La dernière enquête officielle complète sur les personnes en situation d'illettrisme, réalisée par l'Insee, date de 2011. Nous disposons toutefois de données plus récentes, issues de la JDC, qui font apparaître que, chaque année, 30 000 jeunes sont en situation d'illettrisme complet et que 70 000 connaissent des difficultés autour du français et de la langue. En revanche, à ma connaissance, nous ne disposons pas d'études complètes et fiables sur l'illectronisme. Nous manquons donc de données permettant d'éclairer nos politiques publiques. La prochaine enquête Insee est en cours de montage, ses résultats ne seront pas disponibles avant 2022.
Comment détecte-t-on ces situations ? Sur certaines populations dites captives, comme les demandeurs d'emploi, les jeunes en mission locale ou les apprentis, nous disposons d'outils permettant de repérer les situations d'illettrisme. Mais plusieurs autres publics pourraient également être détectés et, donc, accompagnés : les candidats au permis de conduire, les jeunes mères en difficulté pour suivre la scolarité de leur enfant, les personnels dont le poste de travail est modifié ou encore les personnes en difficulté avec les démarches administratives en ligne. Nous ne savons pas si nous détectons tout le monde, nous ne disposons donc pas d'indicateur sur le pourcentage des personnes prises en charge.

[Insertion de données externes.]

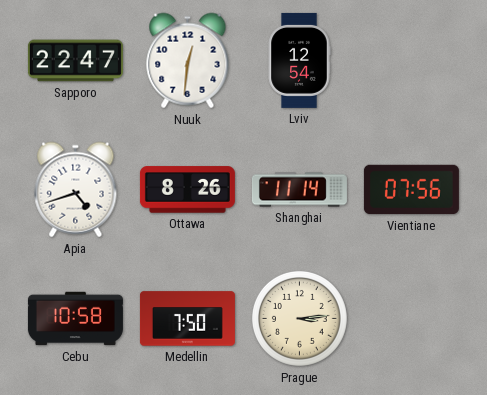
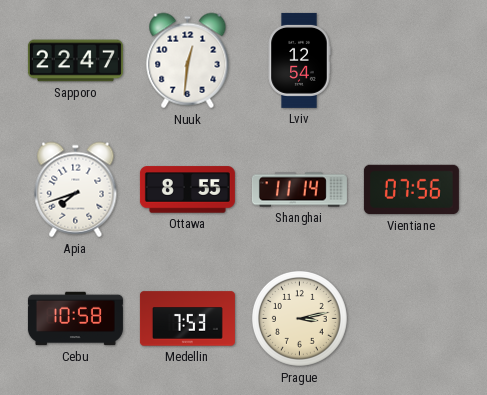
Apia: 4:42 -> 7:42
Ottawa: 8:26 -> 8:55
Medellin: 7:50 -> 7:53
Prague: 3:14 -> 3:13
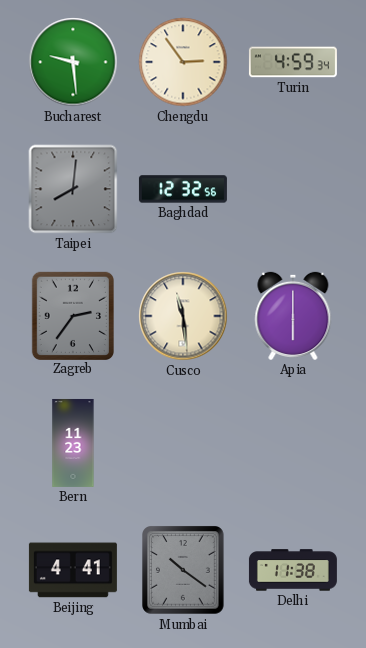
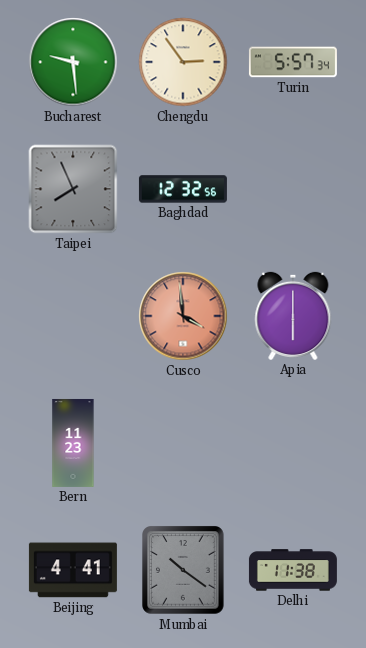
Turin: 4:59 -> 5:57
Taipei: 8:01 -> 7:56
Zagreb: 2:36 -> none
Cusco: 11:29 -> 3:59
Cusco dial: cream -> salmon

Une personne illettrée n'est pas nécessairement en situation d'illectronisme. Il n'y a pas de lien automatique. Certains jeunes incapables de lire ou écrire des documents papiers surfent sans difficulté sur les réseaux sociaux et utilisent sans problème leur smartphone. Mais pour ce faire, ils mettent probablement en oeuvre des stratégies de contournement et sont susceptibles de rencontrer des difficultés en cas de changement d'outil. Il est probable qu'une personne illettrée rencontrera, à un moment ou à un autre, des difficultés avec l'outil numérique. D'autres publics ne sont pas à l'aise avec l'outil numérique - les personnes âgées par exemple. C'est pourquoi concepteurs et graphistes doivent absolument intégrer toutes ces dimensions dans les paramètres d'utilisation qu'ils choisissent. Changer toute l'architecture d'un site ou d'une application pour réparer quelques bugs, c'est problématique et cela fragilise certains utilisateurs. Ces difficultés sont similaires pour les personnes en situation de handicap.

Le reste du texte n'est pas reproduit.